Falcons Coach Paul Schilling was left scratching his head after his team rolled up 567 yards of total offense, yet still came away with its first loss of the league season, 53-42, at Pasadena on Friday.

“Obviously, we didn’t play very well on defense,” Schilling said.

Marro Lee (196 yards) and William Wang (108 yards) both topped 100 yards on the ground for Crescenta Valley (4-2, 2-1 in league), but the true offensive star of the game turned out to be the Bulldogs’ dynamic quarterback Brandon Cox, who totaled 350 all-purpose yards of his own and accounted for six touchdowns.

“He can run, he can throw, he’s left-handed, he’s got a nice little touch,” Schilling said of Cox. “We said, ‘Let’s not give him any time to throw the ball.’ Well, it didn’t work.

“We tried to go after him and he still got rid of the ball, threw those little passes and threw over our head and he ran. He’s a phenomenal player and every team that plays them from now on will just try to game plan just around him.”

Glendale (1-5) fell to 0-3 in league with a 70-34 loss to league front-runner Burroughs on Thursday, but Nitros Coach Alan Eberhart praised several good plays by his team, including a diving catch in the end zone by Alex Yoon and a 94-yard kickoff return by Michael Davis.

“Improvement’s great, but the game still is about winning,” said Eberhart, whose team’s last win came over Hoover in the season opener on Sept. 3. “It’s frustrating because we’ve come so far and the result keeps being the same.”

Hoover Coach Andrew Policky could empathize with the Nitros’ frustration, and then some, as the Tornadoes fell to 0-6 with Friday’s 42-0 defeat to Muir and are yet to score in three weeks of league play.

“Our frustration level is way, way above the frustration level [of Glendale],” Policky said. “We can’t score at all.”

KNIGHTS BRING UP

SUPER SOPHS.

St. Francis Coach Jim Bonds announced that several members of the program’s sophomore team will be brought up to the varsity level for the team’s upcoming three-game swing of tough Mission League games.
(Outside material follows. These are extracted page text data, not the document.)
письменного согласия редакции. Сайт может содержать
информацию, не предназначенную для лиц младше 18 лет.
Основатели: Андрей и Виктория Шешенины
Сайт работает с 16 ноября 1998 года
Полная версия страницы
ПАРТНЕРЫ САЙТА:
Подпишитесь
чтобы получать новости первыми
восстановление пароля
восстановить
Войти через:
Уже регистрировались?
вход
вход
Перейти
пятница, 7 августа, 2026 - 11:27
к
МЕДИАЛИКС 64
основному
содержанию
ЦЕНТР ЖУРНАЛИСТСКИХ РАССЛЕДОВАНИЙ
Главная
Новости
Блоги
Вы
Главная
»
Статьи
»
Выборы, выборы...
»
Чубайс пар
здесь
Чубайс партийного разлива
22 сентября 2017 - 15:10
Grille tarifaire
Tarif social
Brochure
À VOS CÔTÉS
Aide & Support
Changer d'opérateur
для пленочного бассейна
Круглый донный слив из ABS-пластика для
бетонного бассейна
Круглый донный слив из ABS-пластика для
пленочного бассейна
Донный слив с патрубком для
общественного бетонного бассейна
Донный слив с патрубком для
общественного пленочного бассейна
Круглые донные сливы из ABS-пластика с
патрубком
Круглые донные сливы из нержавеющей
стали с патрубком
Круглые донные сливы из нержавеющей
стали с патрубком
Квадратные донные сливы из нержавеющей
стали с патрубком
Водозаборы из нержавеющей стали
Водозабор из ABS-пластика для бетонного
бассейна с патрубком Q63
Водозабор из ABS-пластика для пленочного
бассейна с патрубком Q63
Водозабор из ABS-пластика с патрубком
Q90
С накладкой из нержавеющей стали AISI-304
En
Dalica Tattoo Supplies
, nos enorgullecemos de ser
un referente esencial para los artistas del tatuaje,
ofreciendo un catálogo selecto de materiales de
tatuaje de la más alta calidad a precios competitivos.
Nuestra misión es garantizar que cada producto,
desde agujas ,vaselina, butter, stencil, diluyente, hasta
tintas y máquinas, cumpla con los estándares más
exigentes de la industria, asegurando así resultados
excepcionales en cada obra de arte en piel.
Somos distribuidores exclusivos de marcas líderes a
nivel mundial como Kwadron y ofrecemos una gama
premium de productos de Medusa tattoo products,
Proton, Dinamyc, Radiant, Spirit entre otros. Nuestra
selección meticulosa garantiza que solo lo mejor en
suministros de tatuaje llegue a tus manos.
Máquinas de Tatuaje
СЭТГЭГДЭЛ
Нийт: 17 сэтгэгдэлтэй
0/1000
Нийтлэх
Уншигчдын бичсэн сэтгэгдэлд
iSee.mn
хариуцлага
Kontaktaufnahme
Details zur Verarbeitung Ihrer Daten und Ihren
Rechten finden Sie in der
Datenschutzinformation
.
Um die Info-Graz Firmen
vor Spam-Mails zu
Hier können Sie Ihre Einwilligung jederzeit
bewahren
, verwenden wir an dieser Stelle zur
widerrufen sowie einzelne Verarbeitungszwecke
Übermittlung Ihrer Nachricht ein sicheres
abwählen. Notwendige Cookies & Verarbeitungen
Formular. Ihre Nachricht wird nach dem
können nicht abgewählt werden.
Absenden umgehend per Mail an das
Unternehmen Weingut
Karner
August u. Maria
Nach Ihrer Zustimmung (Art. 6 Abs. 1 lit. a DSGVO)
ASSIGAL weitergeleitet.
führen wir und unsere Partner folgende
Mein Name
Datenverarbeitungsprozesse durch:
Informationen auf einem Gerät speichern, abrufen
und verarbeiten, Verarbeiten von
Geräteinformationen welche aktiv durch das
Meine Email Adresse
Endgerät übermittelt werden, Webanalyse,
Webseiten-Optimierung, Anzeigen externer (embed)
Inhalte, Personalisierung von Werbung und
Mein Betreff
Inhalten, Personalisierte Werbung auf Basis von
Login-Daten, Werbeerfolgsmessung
Among the most prominent call-ups, Joe Mudie, a starting tailback/cornerback from the sophomore squad, actually made his varsity debut in last week’s league-opening 23-20 win over Harvard-Westlake, carrying the ball five times and catching three passes for a total of 50 yards.
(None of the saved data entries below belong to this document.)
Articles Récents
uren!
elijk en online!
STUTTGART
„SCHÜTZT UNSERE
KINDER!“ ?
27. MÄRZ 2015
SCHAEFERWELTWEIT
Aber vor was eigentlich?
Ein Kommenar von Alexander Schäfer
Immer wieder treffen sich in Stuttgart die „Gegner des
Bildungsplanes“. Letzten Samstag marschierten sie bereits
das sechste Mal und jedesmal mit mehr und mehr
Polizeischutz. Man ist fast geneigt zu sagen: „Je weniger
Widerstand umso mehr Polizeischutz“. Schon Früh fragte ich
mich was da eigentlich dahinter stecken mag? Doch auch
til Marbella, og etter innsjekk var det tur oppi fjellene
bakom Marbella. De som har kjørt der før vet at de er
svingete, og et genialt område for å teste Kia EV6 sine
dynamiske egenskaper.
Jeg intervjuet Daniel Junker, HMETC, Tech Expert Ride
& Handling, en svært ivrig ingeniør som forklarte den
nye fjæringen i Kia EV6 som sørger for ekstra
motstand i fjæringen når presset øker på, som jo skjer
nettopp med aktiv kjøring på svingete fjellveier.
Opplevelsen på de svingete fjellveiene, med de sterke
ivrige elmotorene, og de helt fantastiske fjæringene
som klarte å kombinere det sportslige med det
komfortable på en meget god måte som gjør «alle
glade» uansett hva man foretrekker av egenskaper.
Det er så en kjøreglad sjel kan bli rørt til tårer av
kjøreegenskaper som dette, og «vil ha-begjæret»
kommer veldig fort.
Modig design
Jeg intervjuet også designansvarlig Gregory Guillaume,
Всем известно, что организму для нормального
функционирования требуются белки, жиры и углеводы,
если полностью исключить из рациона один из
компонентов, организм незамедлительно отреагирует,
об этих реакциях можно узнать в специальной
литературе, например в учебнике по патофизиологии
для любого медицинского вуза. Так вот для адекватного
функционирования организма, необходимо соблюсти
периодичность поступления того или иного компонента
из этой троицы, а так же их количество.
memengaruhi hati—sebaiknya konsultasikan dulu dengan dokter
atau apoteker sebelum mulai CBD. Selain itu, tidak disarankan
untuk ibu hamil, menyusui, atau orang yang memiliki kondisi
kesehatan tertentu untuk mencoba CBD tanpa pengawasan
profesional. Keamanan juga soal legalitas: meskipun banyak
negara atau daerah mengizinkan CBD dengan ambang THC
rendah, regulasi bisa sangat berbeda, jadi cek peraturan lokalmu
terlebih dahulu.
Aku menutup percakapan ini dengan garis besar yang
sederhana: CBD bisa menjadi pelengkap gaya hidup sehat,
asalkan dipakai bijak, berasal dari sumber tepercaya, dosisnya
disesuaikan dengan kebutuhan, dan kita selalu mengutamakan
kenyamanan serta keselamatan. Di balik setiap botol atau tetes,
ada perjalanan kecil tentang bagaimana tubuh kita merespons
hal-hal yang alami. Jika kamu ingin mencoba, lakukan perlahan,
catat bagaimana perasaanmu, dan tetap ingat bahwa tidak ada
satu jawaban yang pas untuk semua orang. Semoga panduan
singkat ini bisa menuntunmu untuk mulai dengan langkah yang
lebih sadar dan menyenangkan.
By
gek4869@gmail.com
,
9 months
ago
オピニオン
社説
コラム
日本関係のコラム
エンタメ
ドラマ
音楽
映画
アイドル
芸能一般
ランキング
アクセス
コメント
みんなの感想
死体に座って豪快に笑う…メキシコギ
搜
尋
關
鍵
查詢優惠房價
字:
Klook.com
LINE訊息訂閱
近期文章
Also making the jump is sophomore quarterback Ty Gangi, giving the Golden Knights some depth behind starter Jared Lebowitz.

“Ty Gangi is quite a football player, he’s done a great job with our JV team and it’s nice to have that insurance with us,” Bonds said. “We’ve been kind of rolling the dice at the quarterback position all season because I wanted to give Ty experience playing on the JV team, but he’s been our No. 2 guy all along.”

PAUS LOOKS BACK

ON BRUIN YEARS

Tuesday’s meeting was crowded with former UCLA quarterbacks, as Bonds, Village Christian Coach Jay Schroeder and guest speaker Cory Paus were all rubbing elbows on the dais.

Paus led the Bruins’ offense for the better part of four seasons from 1999-2002, passing for 6,740 yards and 41 touchdowns after being the first athlete from Lincoln Way High in the suburbs of Chicago to received a Division I athletic scholarship.

Paus’ Bruins career highlights included a 2000 Sun Bowl appearance against Wisconsin, where he led the Bruins to 17 first-half points before suffering a fractured left collarbone on the final play of the half. But most vividly he seemed to remember the clashes with archrival USC.

In his sophomore season facing the Trojans at the Rose Bowl, Paus engineered what he thought might be a game-wining drive capped by his own rushing touchdown with under a minute left. But Carson Palmer led the Trojans down the field to beat the Bruins on a field goal.

“That was the closest I ever came to beating USC,” Paus said. “I unfortunately inherited an eight-game winning streak against USC, but if anybody knows anything about statistics, it’s difficult to keep that going.

“That was the most heartbreaking loss of my college career.”